This project involves building a predictive model to identify customers likely to churn for a telecom company. The dataset includes features like account length, call durations, international and voicemail plan statuses, customer service call counts, and more. The goal is to perform exploratory data analysis (EDA), build a churn prediction model, evaluate its performance, and deploy it to AWS EC2 using Docker, with data stored in MongoDB.
-
Problem Definition
- Understanding the business problem of customer churn and how machine learning can provide a predictive solution.
-
Data Collection
- Using the
Data_Science_Challenge.csv
dataset, which contains customer data from a telecom company.
- Using the
-
Data Cleaning and Preprocessing
- Handling missing values, correcting data types, and addressing data inconsistencies to ensure data quality before model building.
-
Exploratory Data Analysis (EDA)
- Visualizing and statistically analyzing features to uncover important patterns, relationships, and trends that influence customer churn.
-
Feature Engineering
- Transforming raw data into meaningful features, including scaling numerical data, encoding categorical variables, and selecting key features that impact churn prediction.
-
Model Selection
- Trying a variety of machine learning models, including Logistic Regression, Random Forests, and XGBoost, to determine which algorithm provides the best predictive performance.
-
Model Training
- Training selected models using cross-validation techniques to validate their performance.
-
Model Evaluation
- Evaluating models using metrics like:
- Accuracy
- Precision, Recall, and F1-Score (to handle imbalanced classes)

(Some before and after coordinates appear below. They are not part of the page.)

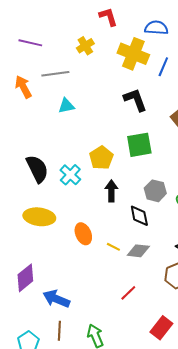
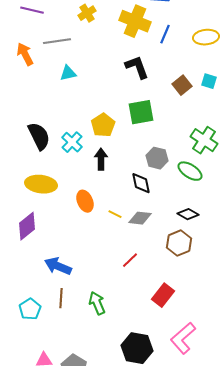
black arrow: (111, 191) -> (101, 159), moved
purple diamond: (25, 278) -> (27, 226), moved

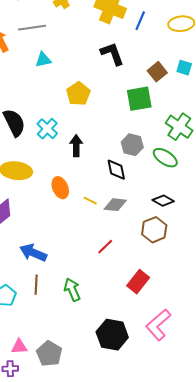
green square: (141, 112) -> (139, 99), moved
yellow pentagon: (103, 125) -> (78, 94), moved

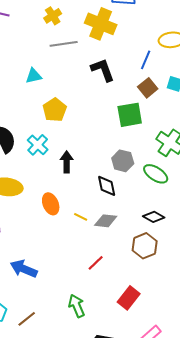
blue line: (140, 21) -> (146, 60), moved
gray line: (32, 28) -> (64, 44), moved
yellow pentagon: (78, 94) -> (55, 110), moved
brown line: (36, 285) -> (27, 319), moved, turned 48
green arrow: (72, 290) -> (77, 306), moved

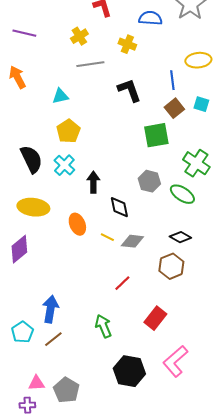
yellow cross: (101, 24) -> (127, 44), size x0.6
blue line: (146, 60) -> (172, 80), turned -30
yellow pentagon: (55, 110) -> (68, 131), moved
black diamond: (107, 186) -> (119, 207), moved
blue arrow: (24, 269) -> (50, 309), moved, turned 76

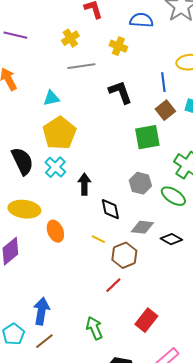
yellow pentagon: (68, 131) -> (59, 133), size x1.4
orange ellipse: (77, 224) -> (55, 231), moved
gray diamond: (132, 241) -> (142, 227), moved
brown hexagon: (171, 266) -> (124, 255), moved

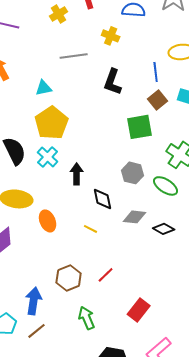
yellow cross: (70, 38) -> (59, 14), moved
black L-shape: (120, 92) -> (113, 82), turned -140
brown hexagon: (124, 255) -> (69, 278), moved

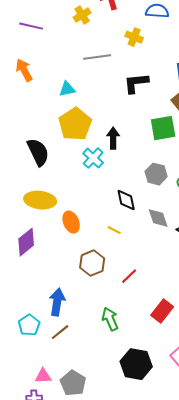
black L-shape: (113, 82) -> (136, 83), turned 64
cyan cross: (48, 157) -> (93, 158), moved
black arrow: (77, 174) -> (113, 138), moved
gray diamond: (135, 217) -> (158, 218), turned 65
brown hexagon: (69, 278) -> (92, 263), moved

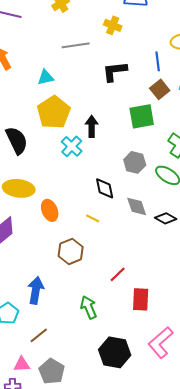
red line: (129, 276) -> (118, 274), moved
red rectangle: (162, 311) -> (141, 299), turned -35
brown line: (60, 332) -> (39, 335), moved

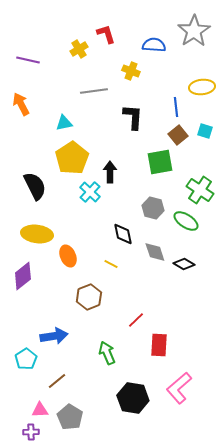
black L-shape: (115, 71) -> (133, 117), turned 100
blue arrow: (36, 290) -> (54, 336), turned 72

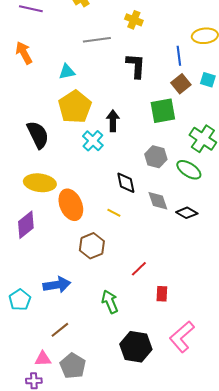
orange ellipse: (68, 256) -> (71, 205), size x1.4
red rectangle: (159, 345) -> (162, 294), size x0.7
cyan pentagon: (26, 359) -> (20, 300), moved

- ROC-AUC for overall model performance
- Confusion Matrix to assess predictions
- Evaluating models using metrics like:
-
Hyperparameter Tuning
- Optimizing model performance by adjusting hyperparameters using techniques like GridSearchCV or RandomizedSearchCV.
-
Pipeline Creation for Automation
- Automating data preprocessing and model training with a machine learning pipeline to improve efficiency and scalability.
-
Model Deployment
- AWS EC2: Deploying the model on an AWS EC2 instance.
- Docker & AWS ECR: Containerizing the model using Docker and pushing it to AWS Elastic Container Registry (ECR) for deployment.
- MongoDB: Storing customer data and prediction results in a MongoDB database.
-
Making Predictions on New Data
- Testing the deployed model by feeding it new data and generating predictions on customer churn in real-time.
-
Monitoring and Maintenance
- Monitoring the deployed model’s performance over time to detect data drift and retrain as necessary to maintain prediction accuracy.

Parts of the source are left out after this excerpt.